WHAT IS BEING ASKED:
Please return every line of the records that contains the word "cuore".

++++ DATA FOR ANALYSIS

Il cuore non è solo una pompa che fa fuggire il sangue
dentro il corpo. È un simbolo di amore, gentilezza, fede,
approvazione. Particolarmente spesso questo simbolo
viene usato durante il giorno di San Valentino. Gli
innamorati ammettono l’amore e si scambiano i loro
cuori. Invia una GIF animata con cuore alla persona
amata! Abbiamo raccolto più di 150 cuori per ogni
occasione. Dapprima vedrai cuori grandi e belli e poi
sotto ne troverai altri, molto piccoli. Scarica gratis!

++++++++
++++ DATA FOR ANALYSIS

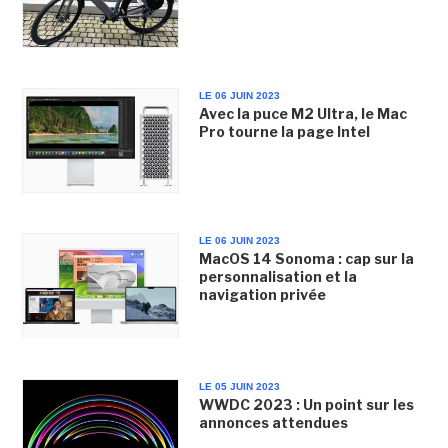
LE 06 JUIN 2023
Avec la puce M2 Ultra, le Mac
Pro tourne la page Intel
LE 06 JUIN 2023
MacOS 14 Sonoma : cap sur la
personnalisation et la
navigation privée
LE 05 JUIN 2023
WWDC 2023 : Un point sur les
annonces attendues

++++++++

ANSWER TO THE EXERCISE:
Il cuore non è solo una pompa che fa fuggire il sangue
cuori. Invia una GIF animata con cuore alla persona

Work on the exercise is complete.